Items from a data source
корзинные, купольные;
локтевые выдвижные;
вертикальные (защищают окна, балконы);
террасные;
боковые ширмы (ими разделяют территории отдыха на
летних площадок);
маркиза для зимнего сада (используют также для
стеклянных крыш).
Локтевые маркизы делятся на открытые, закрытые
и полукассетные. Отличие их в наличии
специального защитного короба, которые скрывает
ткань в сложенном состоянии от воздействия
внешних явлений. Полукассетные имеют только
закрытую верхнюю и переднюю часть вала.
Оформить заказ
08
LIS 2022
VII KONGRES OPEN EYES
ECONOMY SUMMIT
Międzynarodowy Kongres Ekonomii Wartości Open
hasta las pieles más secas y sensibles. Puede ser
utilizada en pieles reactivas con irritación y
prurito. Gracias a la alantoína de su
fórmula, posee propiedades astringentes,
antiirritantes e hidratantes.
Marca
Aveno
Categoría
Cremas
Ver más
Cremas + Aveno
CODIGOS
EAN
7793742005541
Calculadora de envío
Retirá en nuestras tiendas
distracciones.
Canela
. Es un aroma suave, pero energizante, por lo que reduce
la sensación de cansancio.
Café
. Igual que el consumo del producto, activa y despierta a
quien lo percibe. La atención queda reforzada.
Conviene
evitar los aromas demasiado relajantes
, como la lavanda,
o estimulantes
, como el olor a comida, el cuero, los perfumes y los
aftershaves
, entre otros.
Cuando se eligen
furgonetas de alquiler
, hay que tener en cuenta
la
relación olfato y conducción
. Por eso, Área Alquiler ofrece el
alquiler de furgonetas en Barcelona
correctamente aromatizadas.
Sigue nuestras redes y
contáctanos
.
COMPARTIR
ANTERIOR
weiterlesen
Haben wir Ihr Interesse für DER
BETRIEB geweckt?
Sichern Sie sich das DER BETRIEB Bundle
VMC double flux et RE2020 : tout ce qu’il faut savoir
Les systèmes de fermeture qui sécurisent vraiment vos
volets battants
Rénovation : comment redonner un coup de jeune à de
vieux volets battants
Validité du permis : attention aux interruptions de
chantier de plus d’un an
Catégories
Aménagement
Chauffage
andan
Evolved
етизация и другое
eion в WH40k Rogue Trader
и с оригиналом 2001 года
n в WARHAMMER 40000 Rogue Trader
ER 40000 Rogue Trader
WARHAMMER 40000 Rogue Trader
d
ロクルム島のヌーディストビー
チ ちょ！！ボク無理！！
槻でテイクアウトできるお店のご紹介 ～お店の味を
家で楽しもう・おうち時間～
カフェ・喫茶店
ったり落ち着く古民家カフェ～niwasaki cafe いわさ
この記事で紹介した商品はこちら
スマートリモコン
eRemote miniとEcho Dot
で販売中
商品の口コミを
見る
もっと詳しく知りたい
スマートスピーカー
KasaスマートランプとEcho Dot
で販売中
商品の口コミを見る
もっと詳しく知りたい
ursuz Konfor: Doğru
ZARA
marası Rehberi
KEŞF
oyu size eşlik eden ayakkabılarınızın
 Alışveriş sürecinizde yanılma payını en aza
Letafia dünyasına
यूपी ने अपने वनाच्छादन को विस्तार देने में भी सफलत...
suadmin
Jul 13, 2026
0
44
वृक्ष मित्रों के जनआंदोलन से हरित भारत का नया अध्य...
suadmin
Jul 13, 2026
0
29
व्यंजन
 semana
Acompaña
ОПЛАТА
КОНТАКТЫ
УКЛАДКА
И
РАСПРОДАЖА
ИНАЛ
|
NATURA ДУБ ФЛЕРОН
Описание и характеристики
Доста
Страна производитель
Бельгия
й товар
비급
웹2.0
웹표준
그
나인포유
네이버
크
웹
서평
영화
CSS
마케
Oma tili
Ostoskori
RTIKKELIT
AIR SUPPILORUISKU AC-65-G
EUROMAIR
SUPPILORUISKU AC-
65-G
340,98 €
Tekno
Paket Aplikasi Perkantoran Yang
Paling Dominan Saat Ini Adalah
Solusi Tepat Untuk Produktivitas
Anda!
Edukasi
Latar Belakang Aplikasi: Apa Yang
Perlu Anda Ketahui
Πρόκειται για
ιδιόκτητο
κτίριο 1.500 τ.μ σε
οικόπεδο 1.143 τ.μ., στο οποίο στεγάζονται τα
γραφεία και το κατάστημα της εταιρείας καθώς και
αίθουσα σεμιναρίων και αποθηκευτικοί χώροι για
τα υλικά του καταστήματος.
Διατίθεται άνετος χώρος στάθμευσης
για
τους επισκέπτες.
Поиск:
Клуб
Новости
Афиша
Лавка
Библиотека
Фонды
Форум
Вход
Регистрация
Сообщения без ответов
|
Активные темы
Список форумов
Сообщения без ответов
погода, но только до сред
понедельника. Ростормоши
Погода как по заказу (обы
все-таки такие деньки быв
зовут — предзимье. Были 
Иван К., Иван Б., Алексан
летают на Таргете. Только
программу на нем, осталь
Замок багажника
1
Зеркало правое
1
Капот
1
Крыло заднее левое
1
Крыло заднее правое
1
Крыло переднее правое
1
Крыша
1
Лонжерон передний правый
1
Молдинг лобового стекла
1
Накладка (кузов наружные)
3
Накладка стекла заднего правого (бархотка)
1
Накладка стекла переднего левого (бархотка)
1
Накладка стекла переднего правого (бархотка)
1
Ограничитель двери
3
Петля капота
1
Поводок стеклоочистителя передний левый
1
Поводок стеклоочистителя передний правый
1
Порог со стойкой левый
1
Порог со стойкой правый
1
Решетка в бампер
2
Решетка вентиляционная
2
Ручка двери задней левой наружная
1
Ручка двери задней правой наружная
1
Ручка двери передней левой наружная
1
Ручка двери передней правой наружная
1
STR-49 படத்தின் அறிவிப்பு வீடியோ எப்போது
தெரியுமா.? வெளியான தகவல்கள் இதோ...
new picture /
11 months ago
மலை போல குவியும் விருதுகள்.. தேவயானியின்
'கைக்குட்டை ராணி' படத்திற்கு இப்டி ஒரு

* _How to complete this task_:
For each line of the data that has the word "battants", report that line.

* _Reply to the exercise_:
volets battants
vieux volets battants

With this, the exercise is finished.